Un combat acharné jusqu'au bout
« Il a mené une lutte acharnée, il a fermé les yeux avec l'épilogue judiciaire de cette catastrophe », a réagi Me Guidicelli, joint par Var-Matin. L'avocat toulonnais a souligné que Carlos Amado emportait avec lui la satisfaction de voir les deux fleurons de l'aéronautique française reconnus coupables. « M. Amado emporte cette condamnation au paradis… », a-t-il ajouté.
Carlos Amado, Varois d'adoption, s'était confié à Var-Matin en octobre 2022 sur les circonstances de la mort de sa fille, âgée de 32 ans : « C'est quelque chose qui a changé ma vie. C'est vraiment très dur. Ça a pris des années pour essayer de m'en sortir. Bien sûr on n'en sort jamais, mais il faut bien vivre, j'ai des enfants, des petits-enfants… » Il s'était retiré en Occitanie, où il est décédé.

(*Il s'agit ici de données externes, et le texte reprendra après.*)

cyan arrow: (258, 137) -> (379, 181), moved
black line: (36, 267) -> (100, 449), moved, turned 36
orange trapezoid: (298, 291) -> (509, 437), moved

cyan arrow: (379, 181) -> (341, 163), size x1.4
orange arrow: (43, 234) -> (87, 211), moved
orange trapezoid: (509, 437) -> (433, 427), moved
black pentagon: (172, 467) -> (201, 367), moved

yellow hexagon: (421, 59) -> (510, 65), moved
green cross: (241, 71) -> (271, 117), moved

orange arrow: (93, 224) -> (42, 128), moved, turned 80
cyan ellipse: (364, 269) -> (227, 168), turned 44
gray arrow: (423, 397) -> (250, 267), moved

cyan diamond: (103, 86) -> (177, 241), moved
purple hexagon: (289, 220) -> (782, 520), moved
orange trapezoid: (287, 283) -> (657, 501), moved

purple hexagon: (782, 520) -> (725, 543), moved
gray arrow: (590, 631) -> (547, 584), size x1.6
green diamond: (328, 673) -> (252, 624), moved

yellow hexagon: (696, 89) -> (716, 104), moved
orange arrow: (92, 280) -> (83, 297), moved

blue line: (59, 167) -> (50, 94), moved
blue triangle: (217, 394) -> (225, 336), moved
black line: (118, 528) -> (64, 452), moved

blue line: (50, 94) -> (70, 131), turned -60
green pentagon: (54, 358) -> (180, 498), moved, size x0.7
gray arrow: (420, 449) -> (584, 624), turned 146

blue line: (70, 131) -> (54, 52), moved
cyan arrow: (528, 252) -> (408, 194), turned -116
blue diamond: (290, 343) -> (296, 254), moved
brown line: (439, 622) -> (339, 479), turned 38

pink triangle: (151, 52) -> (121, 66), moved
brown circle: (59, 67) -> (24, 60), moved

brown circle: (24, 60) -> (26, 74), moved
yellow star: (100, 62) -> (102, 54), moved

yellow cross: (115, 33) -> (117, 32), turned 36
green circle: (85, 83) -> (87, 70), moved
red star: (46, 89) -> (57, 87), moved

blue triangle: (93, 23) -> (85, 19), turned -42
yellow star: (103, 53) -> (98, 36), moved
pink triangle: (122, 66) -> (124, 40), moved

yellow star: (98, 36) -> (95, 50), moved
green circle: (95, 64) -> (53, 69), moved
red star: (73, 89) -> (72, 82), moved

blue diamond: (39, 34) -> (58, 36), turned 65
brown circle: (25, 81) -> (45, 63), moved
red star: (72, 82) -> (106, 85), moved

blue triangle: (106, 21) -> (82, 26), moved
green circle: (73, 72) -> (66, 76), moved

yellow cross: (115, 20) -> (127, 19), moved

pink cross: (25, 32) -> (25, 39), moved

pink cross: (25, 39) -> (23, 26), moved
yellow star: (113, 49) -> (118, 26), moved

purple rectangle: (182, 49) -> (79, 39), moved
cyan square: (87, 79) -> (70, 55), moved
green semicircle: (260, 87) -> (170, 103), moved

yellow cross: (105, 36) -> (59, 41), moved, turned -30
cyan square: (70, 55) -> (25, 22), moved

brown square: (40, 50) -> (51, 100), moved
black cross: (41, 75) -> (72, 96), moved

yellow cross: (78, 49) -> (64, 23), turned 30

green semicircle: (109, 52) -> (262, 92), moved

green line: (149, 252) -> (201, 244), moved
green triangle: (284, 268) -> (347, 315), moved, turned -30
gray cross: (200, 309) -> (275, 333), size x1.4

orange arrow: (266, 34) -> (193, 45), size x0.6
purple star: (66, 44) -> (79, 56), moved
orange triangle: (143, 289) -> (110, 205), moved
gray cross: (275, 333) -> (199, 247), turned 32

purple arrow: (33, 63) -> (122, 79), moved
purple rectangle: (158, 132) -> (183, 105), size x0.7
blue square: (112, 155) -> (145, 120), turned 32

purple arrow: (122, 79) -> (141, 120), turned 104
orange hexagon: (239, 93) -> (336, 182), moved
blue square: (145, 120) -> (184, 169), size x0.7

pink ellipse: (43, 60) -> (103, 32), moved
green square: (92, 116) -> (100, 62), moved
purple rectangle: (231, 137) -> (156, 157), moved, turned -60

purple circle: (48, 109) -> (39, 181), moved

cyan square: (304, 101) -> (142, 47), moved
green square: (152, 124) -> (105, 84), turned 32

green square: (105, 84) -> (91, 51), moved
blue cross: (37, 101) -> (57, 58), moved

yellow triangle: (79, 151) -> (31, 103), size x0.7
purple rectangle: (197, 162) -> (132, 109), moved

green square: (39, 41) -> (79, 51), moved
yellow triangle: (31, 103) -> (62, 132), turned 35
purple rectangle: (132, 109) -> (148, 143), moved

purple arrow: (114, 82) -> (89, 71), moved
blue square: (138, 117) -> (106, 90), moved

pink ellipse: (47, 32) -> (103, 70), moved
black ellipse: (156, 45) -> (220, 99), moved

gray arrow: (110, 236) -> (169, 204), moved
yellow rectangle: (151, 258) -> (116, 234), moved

Une procédure judiciaire historique
Le crash du vol Rio-Paris, le plus meurtrier de l'histoire d'Air France, avait entraîné la mort des 228 personnes présentes à bord de l'appareil, qui s'est abîmé dans l'océan Atlantique. Des défaillances techniques avaient été mises en évidence lors de l'enquête.
Le 21 mai 2026, Airbus et Air France ont été condamnés en appel à 225 000 euros d'amende pour « homicides involontaires ». Les deux entreprises ont annoncé un pourvoi en cassation, laissant la procédure pénale potentiellement ouverte.
Une affaire pas tout à fait close
Sur le plan civil, une audience doit encore se tenir devant la cour d'appel d'Aix-en-Provence pour examiner les conditions de l'indemnisation de la famille de Clara Amado. Me Guidicelli, qui avait obtenu une décision favorable dès 2010 devant la commission d'indemnisation des victimes d'infractions du tribunal judiciaire de Toulon, précise que cette procédure restait suspendue à l'issue du procès pénal. La disparition de Carlos Amado ne clôt toutefois pas ce volet, les ayants droit pouvant poursuivre la demande d'indemnisation.